Joe Hill is concerned about the children. "When I was a kid, I could go out and play in the woods, and I'd come home every day with a story," says the author of the new supernatural thriller "Horns" (William Morrow, $25.99). "I sort of despair of all these overparented kids today having a story."

The kids in Hill's fiction are likely to come home with a story about meeting a ghost in the woods, or how Todd from next door nearly blew his fingers off with a cherry bomb. "Horns" is, in part, an ode to the era when parents told their children to go outside and not to come back in before dinner.

The 37-year-old Hill is sitting in the restaurant of a Manhattan hotel during his recent book tour. Despite having put "Horns" and his first novel, "Heart-Shaped Box," on bestseller lists, Hill is anything but self-important. The father of three talks more easily about writers whose work he admires - pal Christopher Golden, graphic novel writer Warren Ellis and his father, Stephen King - than he does about his own success.

"My problem is, I'm only halfway clever," he says with a smile. "I know a lot of really clever things, but I learned 'em all from, like, 20th century rock songs." Hill says one of his principal inspirations for "Horns," a book about a nice young man who wakes up one morning having turned into Beelzebub, was the cover of David Lee Roth's 1991 album, "A Little Ain't Enough."

"Horns" follows a guy named Ig Perrish who has to figure out why he, of all people, has grown horns and apparently become the Father of Lies. Ig's life is full of secrets, but his surprising new appendages may have something to do with a childhood experience in what might be a treehouse and might be a very old temple.

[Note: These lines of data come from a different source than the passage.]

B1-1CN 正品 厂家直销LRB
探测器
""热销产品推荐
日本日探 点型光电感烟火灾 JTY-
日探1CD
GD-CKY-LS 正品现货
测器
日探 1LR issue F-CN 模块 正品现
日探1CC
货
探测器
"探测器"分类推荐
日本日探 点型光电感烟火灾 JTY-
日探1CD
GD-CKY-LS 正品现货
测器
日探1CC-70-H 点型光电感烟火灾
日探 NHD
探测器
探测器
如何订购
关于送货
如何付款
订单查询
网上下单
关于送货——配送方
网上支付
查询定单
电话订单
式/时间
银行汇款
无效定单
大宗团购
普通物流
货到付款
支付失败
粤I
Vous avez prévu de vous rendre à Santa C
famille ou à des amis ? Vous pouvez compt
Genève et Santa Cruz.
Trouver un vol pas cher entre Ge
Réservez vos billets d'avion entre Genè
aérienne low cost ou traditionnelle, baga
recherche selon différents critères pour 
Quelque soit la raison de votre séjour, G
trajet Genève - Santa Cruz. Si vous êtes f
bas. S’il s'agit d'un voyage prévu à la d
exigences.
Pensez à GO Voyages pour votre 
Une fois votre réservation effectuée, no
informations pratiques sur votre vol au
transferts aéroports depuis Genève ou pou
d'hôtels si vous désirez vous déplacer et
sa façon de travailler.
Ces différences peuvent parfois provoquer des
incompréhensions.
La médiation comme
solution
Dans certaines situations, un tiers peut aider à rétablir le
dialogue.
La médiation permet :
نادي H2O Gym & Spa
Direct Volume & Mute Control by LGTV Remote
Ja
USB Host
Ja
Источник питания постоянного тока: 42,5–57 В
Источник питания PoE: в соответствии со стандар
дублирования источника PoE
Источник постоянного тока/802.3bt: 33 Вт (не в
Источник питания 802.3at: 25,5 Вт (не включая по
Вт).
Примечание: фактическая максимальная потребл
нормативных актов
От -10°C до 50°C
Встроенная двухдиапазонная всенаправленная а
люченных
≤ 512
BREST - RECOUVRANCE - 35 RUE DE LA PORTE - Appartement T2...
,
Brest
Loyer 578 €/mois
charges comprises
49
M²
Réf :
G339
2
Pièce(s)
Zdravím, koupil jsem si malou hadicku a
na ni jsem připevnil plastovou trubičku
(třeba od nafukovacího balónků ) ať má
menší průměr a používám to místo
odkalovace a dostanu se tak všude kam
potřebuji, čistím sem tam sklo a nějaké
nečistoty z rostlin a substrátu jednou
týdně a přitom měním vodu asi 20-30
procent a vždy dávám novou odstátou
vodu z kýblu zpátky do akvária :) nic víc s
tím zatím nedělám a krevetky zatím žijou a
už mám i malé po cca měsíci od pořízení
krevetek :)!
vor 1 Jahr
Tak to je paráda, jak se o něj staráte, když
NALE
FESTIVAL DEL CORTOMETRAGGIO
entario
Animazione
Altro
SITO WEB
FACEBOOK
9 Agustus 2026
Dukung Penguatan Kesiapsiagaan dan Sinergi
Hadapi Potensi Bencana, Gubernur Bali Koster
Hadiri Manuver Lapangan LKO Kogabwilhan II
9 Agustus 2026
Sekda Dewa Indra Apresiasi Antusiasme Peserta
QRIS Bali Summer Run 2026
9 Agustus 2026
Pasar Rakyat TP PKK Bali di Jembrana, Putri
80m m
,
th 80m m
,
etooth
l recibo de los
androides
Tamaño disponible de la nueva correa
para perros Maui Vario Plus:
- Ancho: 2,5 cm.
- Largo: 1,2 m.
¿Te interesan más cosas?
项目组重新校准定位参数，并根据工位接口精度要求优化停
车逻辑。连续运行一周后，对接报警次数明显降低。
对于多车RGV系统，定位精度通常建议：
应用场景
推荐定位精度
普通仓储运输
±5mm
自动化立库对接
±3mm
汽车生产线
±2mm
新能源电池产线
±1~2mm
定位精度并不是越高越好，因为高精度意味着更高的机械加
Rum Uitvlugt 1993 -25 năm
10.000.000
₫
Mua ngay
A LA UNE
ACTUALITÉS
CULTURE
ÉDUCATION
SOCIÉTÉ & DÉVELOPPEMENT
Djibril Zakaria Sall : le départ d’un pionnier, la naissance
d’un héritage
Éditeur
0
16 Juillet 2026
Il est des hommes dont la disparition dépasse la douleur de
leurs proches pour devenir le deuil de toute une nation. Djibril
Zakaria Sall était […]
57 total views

Hill says he didn't grow up religious and is "personally pretty pagan"; for help with the theological part of "Horns," Hill turned to his sister Naomi, a Unitarian minister. One of the things he discovered was that the devil has a fascinating literary history.

"As Christianity grew," Hill says, "one of the things they would do is discover a pagan religion and say, 'Oh, yeah, that snake god you worship - you know that's the devil, right?' But in the other religions, that devil figure might just be a trickster god who suckers the fertility goddess into bed."

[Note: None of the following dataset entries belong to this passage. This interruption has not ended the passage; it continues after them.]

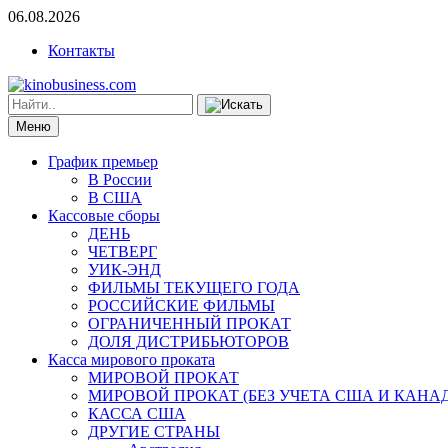
06.08.2026
Контакты
Меню
График премьер
В России
В США
Кассовые сборы
ДЕНЬ
ЧЕТВЕРГ
УИК-ЭНД
ФИЛЬМЫ ТЕКУЩЕГО ГОДА
РОССИЙСКИЕ ФИЛЬМЫ
ОГРАНИЧЕННЫЙ ПРОКАТ
ДОЛЯ ДИСТРИБЬЮТОРОВ
Касса мирового проката
МИРОВОЙ ПРОКАТ
МИРОВОЙ ПРОКАТ (БЕЗ УЧЕТА США И КАНА
КАССА США
ДРУГИЕ СТРАНЫ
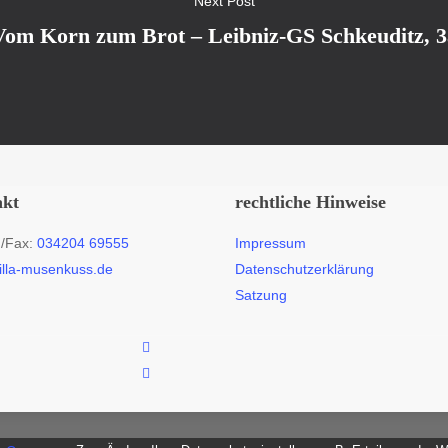
Next Post
Vom Korn zum Brot – Leibniz-GS Schkeuditz, 3
akt
rechtliche Hinweise
n/Fax:
034204 69555
Impressum
illa-musenkuss.de
Datenschutzerklärung
Satzung
facebook
instagram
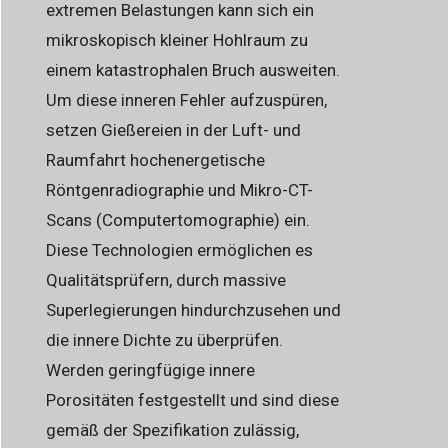
extremen Belastungen kann sich ein
mikroskopisch kleiner Hohlraum zu
einem katastrophalen Bruch ausweiten.
Um diese inneren Fehler aufzuspüren,
setzen Gießereien in der Luft- und
Raumfahrt hochenergetische
Röntgenradiographie und Mikro-CT-
Scans (Computertomographie) ein.
Diese Technologien ermöglichen es
Qualitätsprüfern, durch massive
Superlegierungen hindurchzusehen und
die innere Dichte zu überprüfen.
Werden geringfügige innere
Porositäten festgestellt und sind diese
gemäß der Spezifikation zulässig,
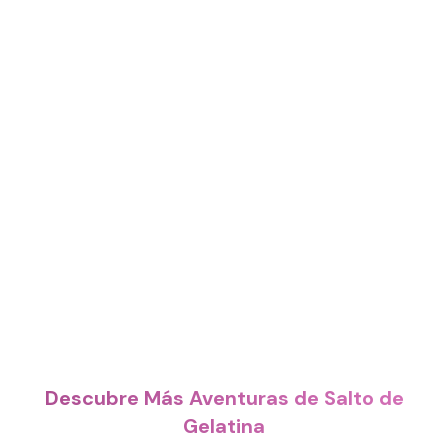
Descubre Más Aventuras de Salto de
Gelatina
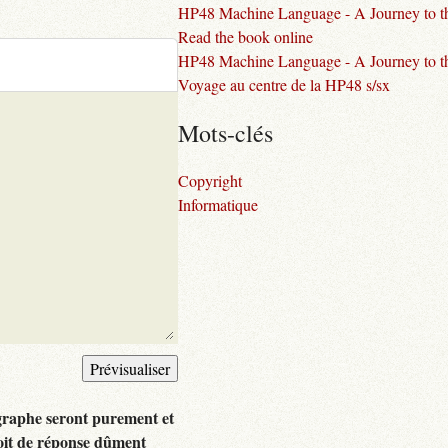
HP48 Machine Language - A Journey to the
Read the book online
HP48 Machine Language - A Journey to th
Voyage au centre de la HP48 s/sx
Mots-clés
Copyright
Informatique
graphe seront purement et
oit de réponse dûment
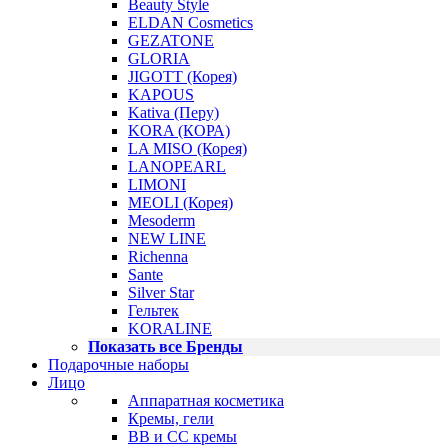
Beauty Style
ELDAN Cosmetics
GEZATONE
GLORIA
JIGOTT (Корея)
KAPOUS
Kativa (Перу)
KORA (КОРА)
LA MISO (Корея)
LANOPEARL
LIMONI
MEOLI (Корея)
Mesoderm
NEW LINE
Richenna
Sante
Silver Star
Гельтек
KORALINE
Показать все Бренды
Подарочные наборы
Лицо
Аппаратная косметика
Кремы, гели
BB и CC кремы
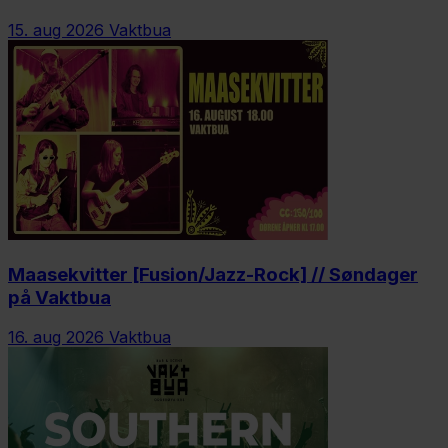
15. aug 2026
Vaktbua
Maasekvitter [Fusion/Jazz-Rock] // Søndager
på Vaktbua
16. aug 2026
Vaktbua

Whoever he is, the devil cuts a fascinating figure in Hill's book - part man, part tempter, part punisher. But Hill thinks Ig's not an irredeemable figure, even though he cuts a deal with some strange forces. Hill tries to remember a quote about churchgoing to make his point, but it doesn't quite come to him. "I think it's 'Men go crazy in congregations; they only get saved one by one.' Who said that? It's either Samuel Johnson or Sting."